Do you know someone who is Vietnamese with the last name Nyugen? It is a powerful name in their culture. Do you know why?
The prominent Nyugen family founded the last successful Vietnamese Dynasty in the 16th century. The Nyugen Dynasty was retained in Hue and controlled central Vietnam. It was a powerful name that was adopted by the people during the Empire's time of rule. Everyone wanted a strong family name and many even changed their name to reflect the royal connection but also, the Emperor had many many many children that beared his name.
Actually, the Emperor sounds like a real womanizing narcissist with his 104 wives, strict rule, and demand for a different meal every day of the year, but certainly he should be recognized as the driving force behind the refined royal cuisine comprising of many bold colorful dishes and innovative techniques of Hue.
The Imperial cuisine
Not completely but much of central Vietnam was spared from the tragedies of war. Hue is in the center of Vietnam and revered as a royal base and place of origin for Imperial Cuisine.
It's all about color, flavor, and QUANTITY.
The Emperor demanded 3 meals per day with an assortment of 50 small dishes to enjoy. Because of the King's demand for variety, the cooks had to push the culinary boundaries and become masterful at multi course meals. He also ate last. Just in case the staff was trying to poison him.
Here are some specialties of Hue
Cao Lầu means "second floor", or higher level, which is where the Emperor liked to eat. This is a dish that is served at room temp and differs from many other types of noodle dishes. There is no broth but rather this specialty is enjoyed with a sweet, sour, spicy, pungent, sauce that binds the flavors. The most important part of cao lầu is the noodle. The noodle contrasts the traditional rice flour noodle and incorporates special well water from the region that is combined with lye and stoned rice paste. If you don't have this noodle, it's not cao lầu.
This culinary classic usually has sliced pork, lettuce, herbs, and crispy seasoned crackers for crunch.
Lets talk Yin to your Yang.
Bún bò Huế - Hue style beef noodle soup
This is a complex layering of flavors that creates exceptional balance of spice, salt, sour, and sweet, with a dominate note of lemongrass.

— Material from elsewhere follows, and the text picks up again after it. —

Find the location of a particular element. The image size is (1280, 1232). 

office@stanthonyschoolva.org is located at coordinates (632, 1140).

Hot vs cold. A proper bowl of bún bò Huế exudes heat from chili that warms your core and sweats you out to cool you down. The broth is simmered low and slow with beef bones, oxtail, and/or shank and shrimp paste to bring out a certain depth. The noodle is particular as well. The classic vermicelli rice noodle is a bit thicker and more substantial than other noodle soups found in the region. Beef brisket or pork leg is often the main protein and sometimes has congealed pigs blood that adds a texture similar to tofu. Banana blossom, sprouts, and herbs brings this dish together and adds a unique dimension of flavor. My sister-in-law Chi Thu makes the best Bún bò Huế around. Hands down.

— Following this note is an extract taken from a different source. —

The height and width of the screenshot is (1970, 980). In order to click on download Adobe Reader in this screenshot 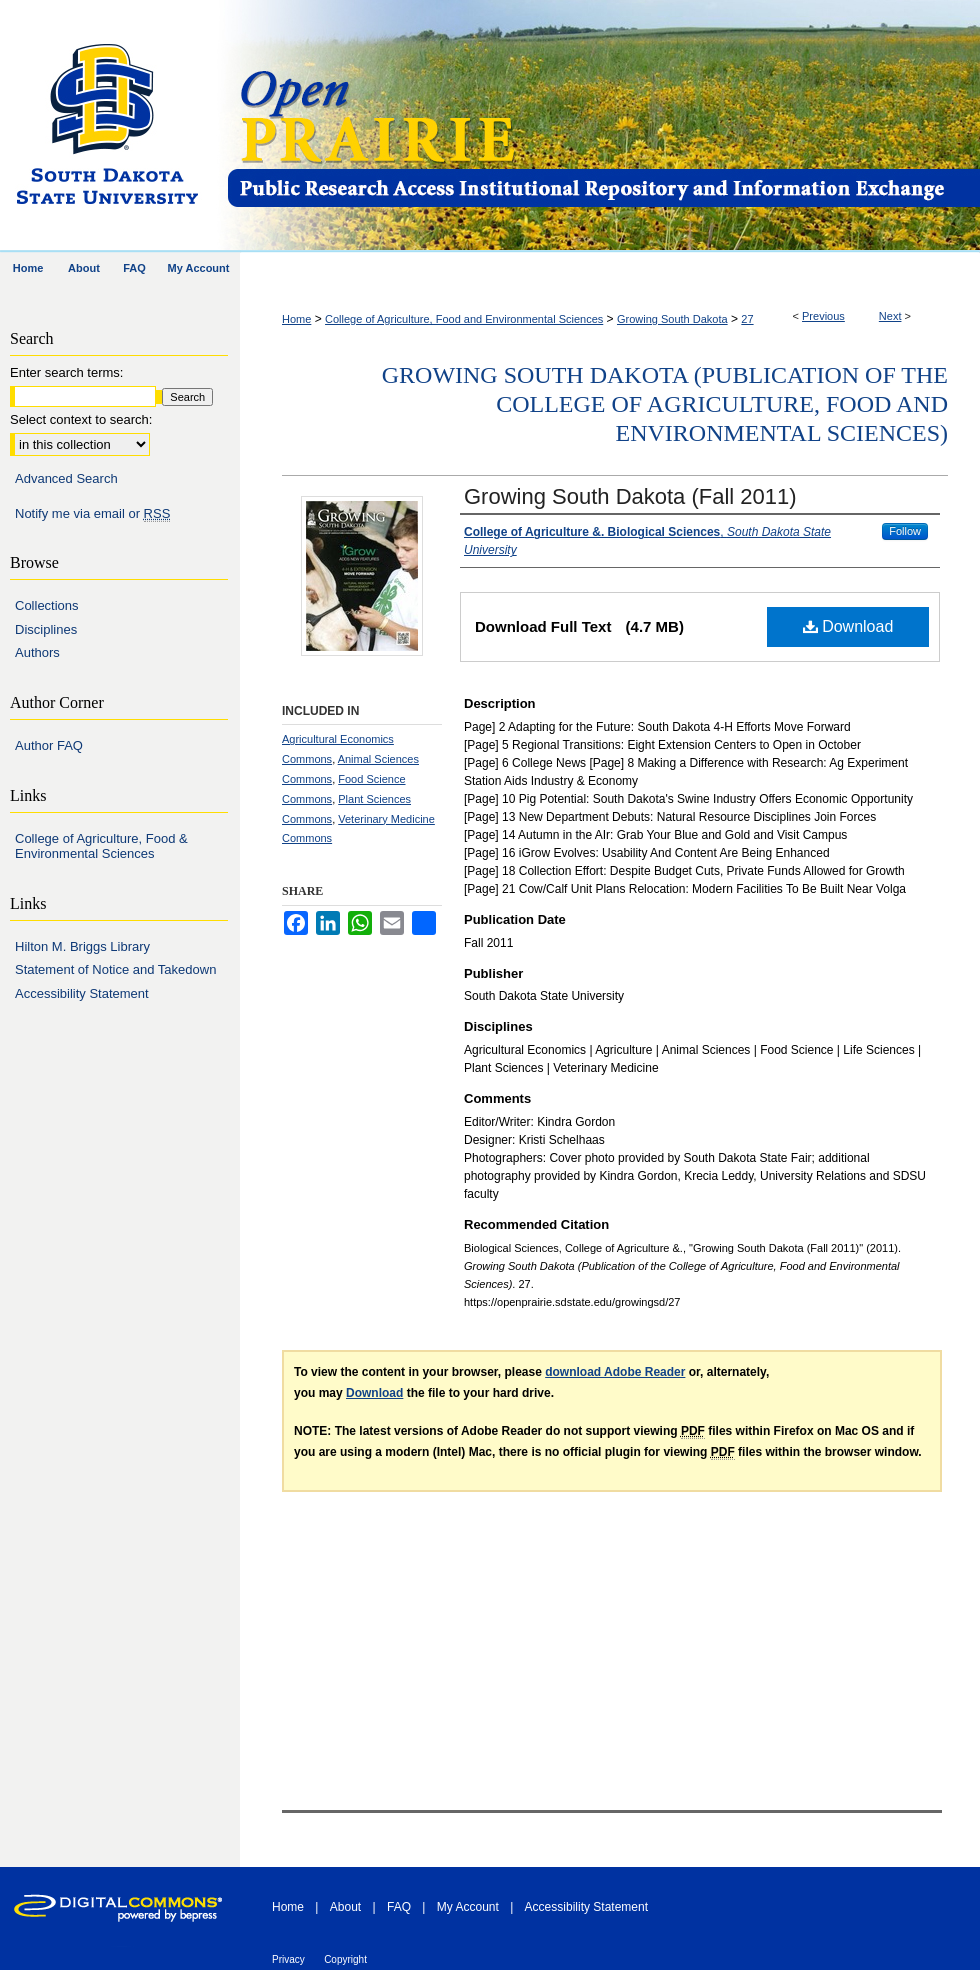 , I will do `click(615, 1372)`.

Bánh bèo - steamed mini rice flour (and water) dumpling.
Too bad I didn't take any amazing pictures of this dish that is often served with dried shrimp, scallion confit, or dried pork. Sweet and sour flavors from the nuoc chấm (flavored fish sauce with chili, garlic) compliments the silky dumpling. You will have to wait for Chef Thai to re-create to see these beauties.
I do, however, have a picture of this gem. Imperial cuisine is full of decorative and edible garnishes. This skill level may be beyond Chef Thai tho.